The different usages of agree are complicated. The Cambridge Dictionary gives four senses/subsenses for the verb, saying that three of them may be either intransitive or transitive. But there is only one transitive example (unless one extends 'transitivity' to include taking a clause as object) provided:
agree verb [ I or T ]
(2) to decide something together:
They agreed not to tell anyone about what had happened.
We couldn't agree on what to buy.
UK We finally agreed a deal.
M-W has 'to settle on by common consent' for this usage.
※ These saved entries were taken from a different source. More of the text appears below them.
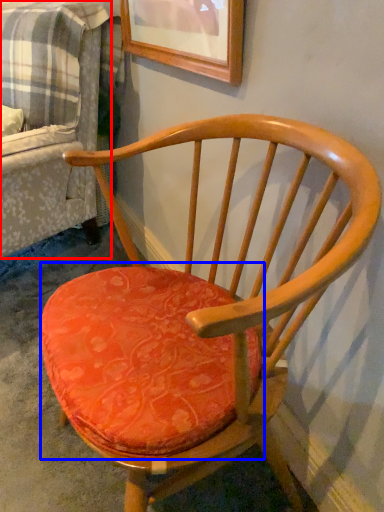 Question: Which of the following is the farthest to the observer, couch (highlighted by a red box) or table (highlighted by a blue box)?

Choices:
 (A) couch
 (B) table

Answer: (A) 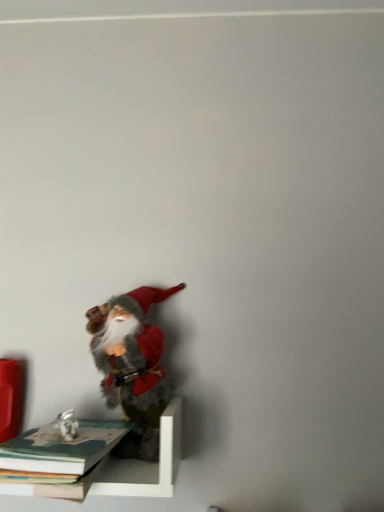 Question: Is white matte shelf at lower left oriented towards hardcover book at lower left, which is the second book from top to bottom?

Choices:
 (A) no
 (B) yes

Answer: (B)

Question: Does white matte shelf at lower left lie behind hardcover book at lower left, positioned as the first book in bottom-to-top order?

Choices:
 (A) yes
 (B) no

Answer: (A)

Question: Does white matte shelf at lower left appear on the right side of hardcover book at lower left, which is the second book from top to bottom?

Choices:
 (A) no
 (B) yes

Answer: (B)

Question: Considering the relative sizes of white matte shelf at lower left and hardcover book at lower left, positioned as the first book in bottom-to-top order, in the image provided, is white matte shelf at lower left shorter than hardcover book at lower left, positioned as the first book in bottom-to-top order,?

Choices:
 (A) no
 (B) yes

Answer: (A)

Question: Is white matte shelf at lower left positioned far away from hardcover book at lower left, positioned as the first book in bottom-to-top order?

Choices:
 (A) yes
 (B) no

Answer: (B)

Question: Is white matte shelf at lower left turned away from hardcover book at lower left, which is the second book from top to bottom?

Choices:
 (A) yes
 (B) no

Answer: (A)

Question: Is fuzzy felt santa at lower left thinner than hardcover book at lower left, which appears as the second book when ordered from the bottom?

Choices:
 (A) no
 (B) yes

Answer: (B)

Question: Is fuzzy felt santa at lower left positioned with its back to hardcover book at lower left, which appears as the second book when ordered from the bottom?

Choices:
 (A) yes
 (B) no

Answer: (B)

Question: Is hardcover book at lower left, which appears as the second book when ordered from the bottom, a part of fuzzy felt santa at lower left?

Choices:
 (A) no
 (B) yes

Answer: (A)

Question: Is fuzzy felt santa at lower left shorter than hardcover book at lower left, which appears as the second book when ordered from the bottom?

Choices:
 (A) yes
 (B) no

Answer: (B)

Question: From the image's perspective, is fuzzy felt santa at lower left above hardcover book at lower left, which ranks as the 1th book in top-to-bottom order?

Choices:
 (A) yes
 (B) no

Answer: (A)

Question: From the image's perspective, is fuzzy felt santa at lower left under hardcover book at lower left, which ranks as the 1th book in top-to-bottom order?

Choices:
 (A) yes
 (B) no

Answer: (B)

Question: Is fuzzy felt santa at lower left bigger than hardcover book at lower left, positioned as the first book in bottom-to-top order?

Choices:
 (A) yes
 (B) no

Answer: (A) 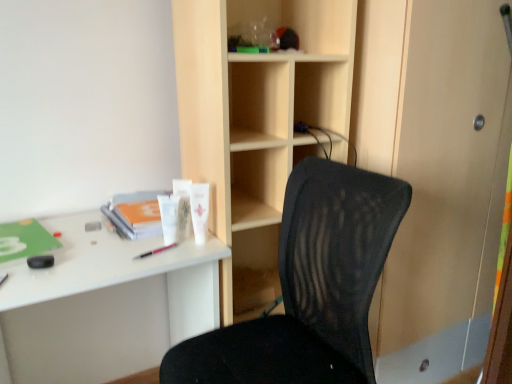 Question: From a real-world perspective, is black mesh chair at center beneath pink plastic pen at center, the second stationery in the top-to-bottom sequence?

Choices:
 (A) no
 (B) yes

Answer: (B)

Question: Can you confirm if black mesh chair at center is shorter than pink plastic pen at center, acting as the 2th stationery starting from the right?

Choices:
 (A) yes
 (B) no

Answer: (B)

Question: Is pink plastic pen at center, acting as the 2th stationery starting from the right, surrounded by black mesh chair at center?

Choices:
 (A) no
 (B) yes

Answer: (A)

Question: Can you confirm if black mesh chair at center is thinner than pink plastic pen at center, acting as the 2th stationery starting from the right?

Choices:
 (A) yes
 (B) no

Answer: (B)

Question: Is black mesh chair at center in contact with pink plastic pen at center, the second stationery in the top-to-bottom sequence?

Choices:
 (A) yes
 (B) no

Answer: (B)

Question: Considering the relative sizes of black mesh chair at center and pink plastic pen at center, the second stationery in the top-to-bottom sequence, in the image provided, is black mesh chair at center taller than pink plastic pen at center, the second stationery in the top-to-bottom sequence,?

Choices:
 (A) no
 (B) yes

Answer: (B)

Question: Is white plastic desk at left facing away from pink plastic pen at center, acting as the 2th stationery starting from the right?

Choices:
 (A) yes
 (B) no

Answer: (B)

Question: Would you say pink plastic pen at center, the second stationery in the top-to-bottom sequence, is part of white plastic desk at left's contents?

Choices:
 (A) no
 (B) yes

Answer: (B)

Question: Does white plastic desk at left have a lesser width compared to pink plastic pen at center, the second stationery in the top-to-bottom sequence?

Choices:
 (A) yes
 (B) no

Answer: (B)

Question: Are white plastic desk at left and pink plastic pen at center, the second stationery in the top-to-bottom sequence, beside each other?

Choices:
 (A) yes
 (B) no

Answer: (B)

Question: Is white plastic desk at left to the left of pink plastic pen at center, which ranks as the first stationery in bottom-to-top order, from the viewer's perspective?

Choices:
 (A) no
 (B) yes

Answer: (B)

Question: From the image's perspective, does white plastic desk at left appear higher than pink plastic pen at center, acting as the 2th stationery starting from the right?

Choices:
 (A) yes
 (B) no

Answer: (B)

Question: From the image's perspective, is white plastic desk at left on black mesh chair at center?

Choices:
 (A) yes
 (B) no

Answer: (B)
One speaks of 'agreeing terms / a date / a ceasefire / a price ...'.
However, the sense of 'agree' in the question here is 'give mental assent'.
Breaking the sentence down into simpler ones, in either order we have:
Everyone can agree that the evidence we choose shows him being out of touch
We choose this evidence. [With this purpose.]
Note that the 'that' here is the complementiser, not the relative pronoun appearing in the original sentence (substituting 'which' there would make things clearer).
Combining without making deletions:
We choose evidence which is of such a nature that everyone can agree
that it shows him being out of touch with reality.
So we retain the 'agree that' colligation. However, deletion reduces in a single step to
We choose evidence which everyone can agree
shows him being out of touch with reality.
The second variant suggested is ungrammatical.